**What you should do**. Let the line containing "电话：021-5435622" serve as the first line of the answer and the final line of the entries as its last, with every line between copied exactly.
┄┄┄┄┄┄┄┄┄┄┄┄┄┄┄┄┄┄┄┄
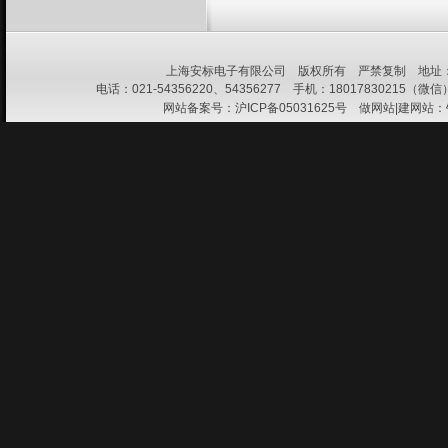
上海安标电子有限公司 版权所有 严禁复制 地址：上
电话：021-54356220、54356277 手机：18017830215（微信） 
网站备案号：
沪ICP备05031625号
做网站|建网站：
┄┄┄┄┄┄┄┄┄┄┄┄┄┄┄┄┄┄┄┄
**Reply**.
电话：021-54356220、54356277 手机：18017830215（微信） 
网站备案号：
沪ICP备05031625号
做网站|建网站：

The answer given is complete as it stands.